626.0119 Furnishing supplies to unlicensed agent prohibited; civil liability and penalty.


(3) Any insurer, general agent or agent that furnishes to any agent or prospective agent not named or appointed by the insurer represented or supplied with any of the supplies mentioned in (1) above and accepts from or writes any insurance business for such agent or agency shall be subject to civil liability to any insured of such insurer to the same extent and in the same manner as if such agent or prospective agent had been appointed, licensed or authorized by the insurer or such agent to act in it or his behalf by the department of insurance.

See Ch. 71-58, § 1, Laws of Fla.; § 626.746, Fla. Stat. (1971) (emphasis supplied). This provision also appears to create civil liability for the insurance company and responsibility for the broker's actions and knowledge under the circumstances presented here.

[11] We cannot agree with RLI that the later substitution of the word "unless" in section 626.342(1) for the word "until" in section 626.746(1) dramatically alters the meaning of subsection (1) and subsection (2) of 626.342.

[12] When we consider the agency case law we have previously discussed together with the statutory law, we find there to be a common thread. In the early cases, for example, insurance companies were often found to be liable under agency principles when it could be demonstrated that they had furnished agents with extensive materials thereby cloaking the agent with the indicia of agency. See Queen Insurance Co. v. Patterson Drug Company, 73 Fla. 665, 74 So. 807 (1917). The insurance statutes contained similar provisions, in essence indicating that an insurance company could not provide an agent with the appearance or cloak of agency without also being responsible to an insured for the agent's actions on behalf of the company. If that is not what the legislature has intended here, it is within its discretion to change the language of the statute.

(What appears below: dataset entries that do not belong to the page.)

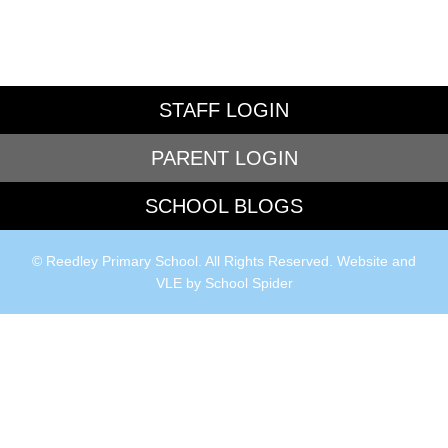
STAFF LOGIN
PARENT LOGIN
SCHOOL BLOGS
© Reedley Primary School. All Rights Reserved. Website and
VLE by
School Spider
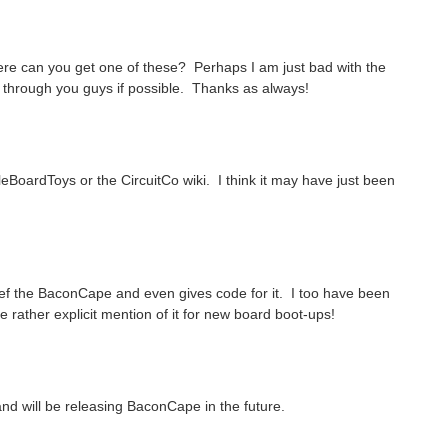
ere can you get one of these? Perhaps I am just bad with the
uy through you guys if possible. Thanks as always!
leBoardToys or the CircuitCo wiki. I think it may have just been
B ref the BaconCape and even gives code for it. I too have been
he rather explicit mention of it for new board boot-ups!
 and will be releasing BaconCape in the future.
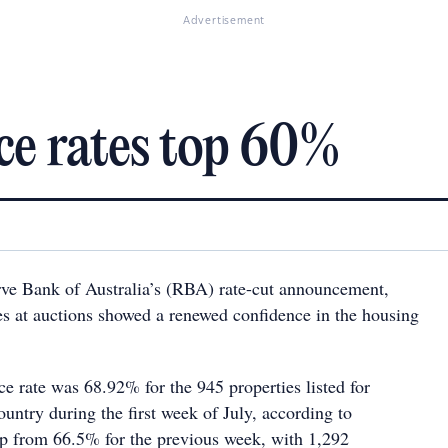
Advertisement
ce rates top 60%
rve Bank of Australia’s (RBA) rate-cut announcement,
tes at auctions showed a renewed confidence in the housing
e rate was 68.92% for the 945 properties listed for
ountry during the first week of July, according to
p from 66.5% for the previous week, with 1,292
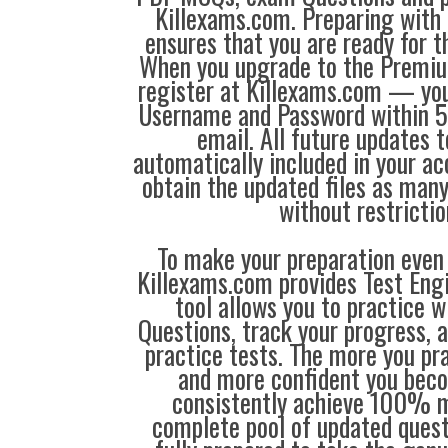
Killexams.com. Preparing with
ensures that you are ready for 
When you upgrade to the Premiu
register at Killexams.com — you 
Username and Password within 5
email. All future updates 
automatically included in your ac
obtain the updated files as man
without restrictio
To make your preparation even 
Killexams.com provides Test Eng
tool allows you to practice 
Questions, track your progress, 
practice tests. The more you pra
and more confident you bec
consistently achieve 100% m
complete pool of updated questi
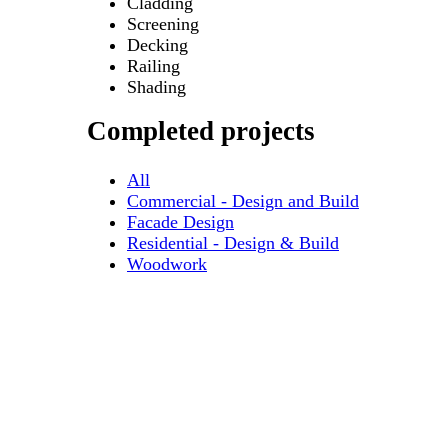
Cladding
Screening
Decking
Railing
Shading
Completed projects
All
Commercial - Design and Build
Facade Design
Residential - Design & Build
Woodwork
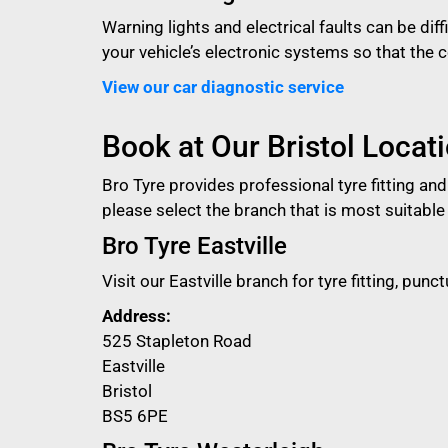
Warning lights and electrical faults can be dif
your vehicle’s electronic systems so that the
View our car diagnostic service
Book at Our Bristol Locat
Bro Tyre provides professional tyre fitting an
please select the branch that is most suitable 
Bro Tyre Eastville
Visit our Eastville branch for tyre fitting, pu
Address:
525 Stapleton Road
Eastville
Bristol
BS5 6PE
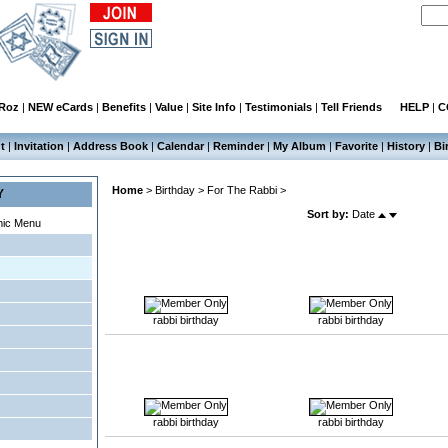
 Roz
|
NEW eCards
|
Benefits
|
Value
|
Site Info
|
Testimonials
|
Tell Friends
HELP
|
C
t
|
Invitation
|
Address Book
|
Calendar
|
Reminder
|
My Album
|
Favorite
|
History
|
Bi
Home
>
Birthday
>
For The Rabbi
>
Y
Sort by:
Date
mic Menu
rabbi birthday
rabbi birthday
rabbi birthday
rabbi birthday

[13] The factual backdrop and professional relationships among the insurance company and its sales/marketing network in Brown v. Dealers Insurance Co., 534 So. 2d 908 (Fla. 1st DCA 1988), resembles that of the case before us and illustrates the sometimes amorphous nature of an insurance broker. There, the First District reversed a summary judgment in favor of the insurance company (Dealers Insurance) and the managing agency (FMGA), and against the insured (Brown), concluding:

The record reveals material facts in dispute concerning whether Kirkpatrick Insurance Agency was acting as the agent of appellant, Daniel P. Brown, or of appellees. FMGA was a designated agency for Dealers Insurance Company, and FMGA had a contractual relationship with Kirkpatrick Insurance Agency for the placing of insurance. It cannot be said as a matter of law that Kirkpatrick Insurance Agency was at all times acting as the agent for appellant [the insured] and was not acting within the real or apparent scope of authority from FMGA.

Id. at 909.

[14] Cf. T & R Store Fixtures, Inc. v. Travelers Ins. Co., 621 So. 2d 1388, 1389 (Fla. 3d DCA 1993) (finding that "mere acceptance by the insurer of prior premium payments transmitted by the broker on its checks" did not have legal effect of signaling insured that its insurance broker had actual or apparent authority to collect premiums as an agent of the insurer).

[15] In reaching this conclusion, we are also mindful of the general rule that forfeitures of insurance policies are disfavored in Florida. Johnson, 52 So. 2d at 815; accord Boca Raton Community Hosp. v. Brucker, 695 So. 2d 911, 912 (Fla. 4th DCA 1997); LeMaster v. USAA Life Ins. Co., 922 F. Supp. 581, 585 (M.D.Fla.1996).